*** Data provided ***
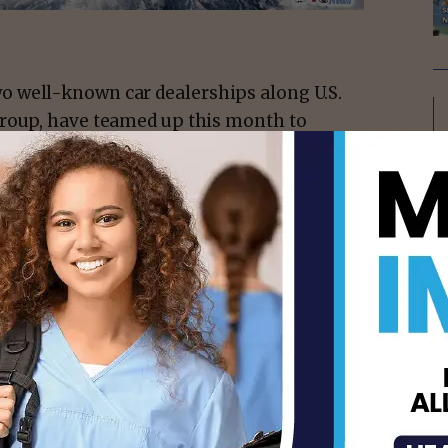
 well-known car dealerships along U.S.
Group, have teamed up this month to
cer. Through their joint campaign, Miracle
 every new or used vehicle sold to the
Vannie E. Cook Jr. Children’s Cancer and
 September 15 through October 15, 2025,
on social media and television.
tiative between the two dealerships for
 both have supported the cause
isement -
*** End of Data provided ***
*** Data provided ***
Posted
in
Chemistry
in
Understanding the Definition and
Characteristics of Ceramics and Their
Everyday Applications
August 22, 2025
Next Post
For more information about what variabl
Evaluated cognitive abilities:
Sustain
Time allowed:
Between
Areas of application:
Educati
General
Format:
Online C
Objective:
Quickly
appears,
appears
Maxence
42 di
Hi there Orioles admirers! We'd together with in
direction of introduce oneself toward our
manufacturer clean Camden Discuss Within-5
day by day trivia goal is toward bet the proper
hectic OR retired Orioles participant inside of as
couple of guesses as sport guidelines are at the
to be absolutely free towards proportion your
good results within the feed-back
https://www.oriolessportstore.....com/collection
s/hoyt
*** End of Data provided ***
Exercise requirements:
Read through the records above and copy the lines that contain "have".

Solved exercise:
Group, have teamed up this month to
 both have supported the cause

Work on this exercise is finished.